That plugged-in school bus …

At times, we wonder who is reading over our shoulders. A discussion at Ecotality on Mike Strizki is followed a few days later by a Christian Science Monitor article.  A discussion at Ecotality on plug-in hybrid school buses a little while ago and, well, the Christian Science Monitor publishes It’s a plug-in hybrid — and a school bus.  Hmmm …

Well, first off, lets be honest. Others in the blogosphere have pointed to the same items. And, well, the CSM articles are worth reading — as most things are there.  But, scoops are scoops, no ???

But, some items from the CSM article on plug-in hybrid school buses worth calling attention to:

Each of the first 19 buses costs over $200,000 – more than double the cost of a regular model. At that price, they won’t pay for themselves over their lives, even with superior fuel savings.
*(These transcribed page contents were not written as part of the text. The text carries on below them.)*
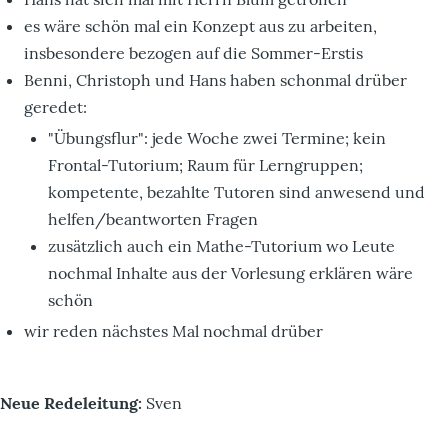
es wäre schön mal ein Konzept aus zu arbeiten,
insbesondere bezogen auf die Sommer-Erstis
Benni, Christoph und Hans haben schonmal drüber
geredet:
"Übungsflur": jede Woche zwei Termine; kein
Frontal-Tutorium; Raum für Lerngruppen;
kompetente, bezahlte Tutoren sind anwesend und
helfen/beantworten Fragen
zusätzlich auch ein Mathe-Tutorium wo Leute
nochmal Inhalte aus der Vorlesung erklären wäre
schön
wir reden nächstes Mal nochmal drüber
Neue Redeleitung:
Sven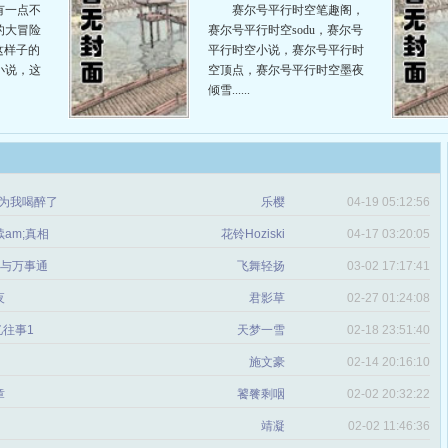
有一点不
赛尔号平行时空笔趣阁，
的大冒险
赛尔号平行时空sodu，赛尔号
这样子的
平行时空小说，赛尔号平行时
小说，这
空顶点，赛尔号平行时空墨夜
倾雪......
因为我喝醉了
乐樱
04-19 05:12:56
am;真相
花铃Hoziski
04-17 03:20:05
井与万事通
飞舞轻扬
03-02 17:17:41
夜
君影草
02-27 01:24:08
忆往事1
天梦一雪
02-18 23:51:40
施文豪
02-14 20:16:10
章
饕餮剩咽
02-02 20:32:22
靖凝
02-02 11:46:36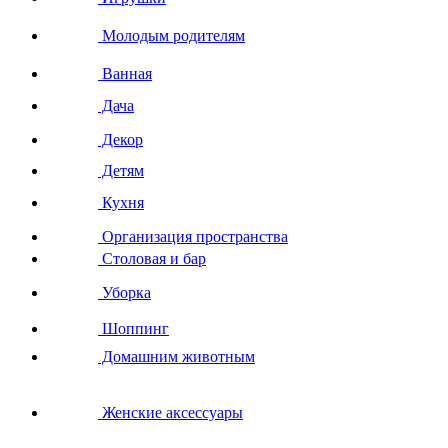
Молодым родителям
Ванная
Дача
Декор
Детям
Кухня
Организация пространства
Столовая и бар
Уборка
Шоппинг
Домашним животным
Женские аксессуары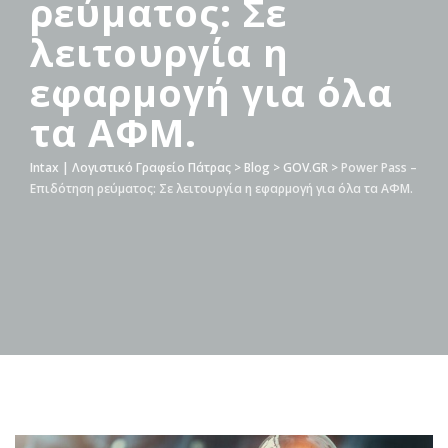
ρεύματος: Σε
λειτουργία η
εφαρμογή για όλα
τα ΑΦΜ.
Intax | Λογιστικό Γραφείο Πάτρας
>
Blog
>
GOV.GR
>
Power Pass –
Επιδότηση ρεύματος: Σε λειτουργία η εφαρμογή για όλα τα ΑΦΜ.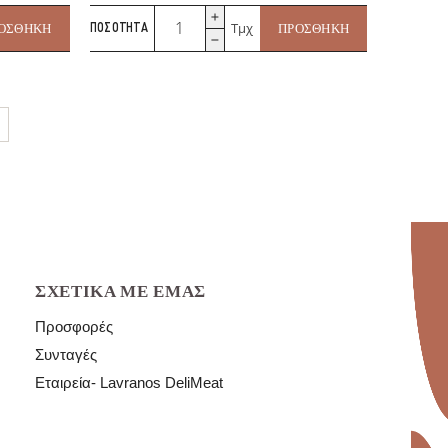
Condimento
Τμχ
ΟΣΘΉΚΗ
ΠΟΣΌΤΗΤΑ
ΠΡΟΣΘΉΚΗ
ReModena
Citrus
–
Βιολογικό
Λευκό
Dressing
με
Βαλσάμικο
Ξίδι
Modena
IGP
και
ΣΧΕΤΙΚΆ ΜΕ ΕΜΆΣ
Εσπεριδοειδή
ποσότητα
Προσφορές
Συνταγές
Εταιρεία- Lavranos DeliMeat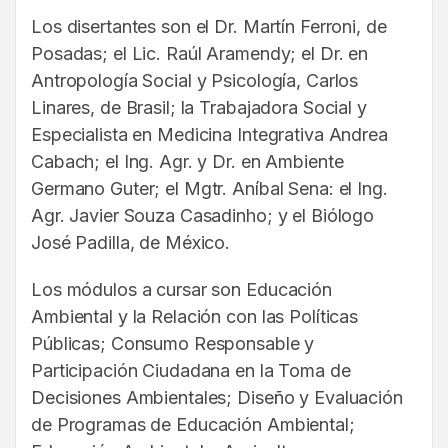
Los disertantes son el Dr. Martín Ferroni, de
Posadas; el Lic. Raúl Aramendy; el Dr. en
Antropología Social y Psicología, Carlos
Linares, de Brasil; la Trabajadora Social y
Especialista en Medicina Integrativa Andrea
Cabach; el Ing. Agr. y Dr. en Ambiente
Germano Guter; el Mgtr. Aníbal Sena: el Ing.
Agr. Javier Souza Casadinho; y el Biólogo
José Padilla, de México.
Los módulos a cursar son Educación
Ambiental y la Relación con las Políticas
Públicas; Consumo Responsable y
Participación Ciudadana en la Toma de
Decisiones Ambientales; Diseño y Evaluación
de Programas de Educación Ambiental;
It’s a chicken-and-egg problem because until about 1,000 buses roll off assembly lines, the cost of production will keep prices high.

Note the level of mass production that is required to make these cost effective … 1000 vehicles in some form of sustained production process. 

 Even after manufacturing efficiencies and competition bring the price down, plug-in hybrid school buses may still cost $40,000 more than a regular bus. But at that point, they will pay for themselves in just a few years with lower maintenance and fuel costs, analysts say.

 Okay, the will cost more to “buy” but … note the payback period, a few years. They will cost far (FAR) less to own as decade-old busses are the norm, not the exception, for most school systems.

And, while these busses will use less fuel (see below), fuel savings are only part of the path toward reduced costs.

Ordinary yellow “type C” school buses get about 6 to 8 miles to the gallon. But the new plug-in hybrid models, rated at more than 12 m.p.g., could cut fuel consumption about in half in many districts. That could mean a big fuel savings for tight budgets.

If the nation could double its fleet miles, school savings could be significant. About 475,000 buses transport 25 million kids each day. Traveling more than 4 billion miles a year, those buses burn about 550 million gallons of fuel annually,

Nation-wide, this means that school buses burn a little more than 1/2 of a day’s oil use.  The plug-in hybrids offer an opportunity to cut that in half.  A path toward the equivalent of 5+ million barrels of oil production per year.  Sounds like a great investment stream for me.


One response to “That plugged-in school bus …

  1. Doug Snodgrass

    I was raised as a Christian Scientist. Further coincidence or possible explanation?

    By the way, I’m not currently a Christian Scientist and haven’t been for many, many years.